▸ **Description of the task**
Would you please return the data below verbatim, without its pictures?

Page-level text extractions
━━━━━━━━

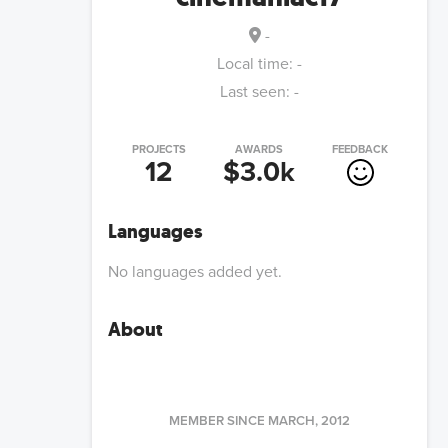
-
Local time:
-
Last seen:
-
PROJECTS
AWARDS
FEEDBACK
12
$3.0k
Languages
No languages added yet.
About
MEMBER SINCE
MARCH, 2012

━━━━━━━━

▸ **Output for this exercise**
-
Local time:
-
Last seen:
-
PROJECTS
AWARDS
FEEDBACK
12
$3.0k
Languages
No languages added yet.
About
MEMBER SINCE
MARCH, 2012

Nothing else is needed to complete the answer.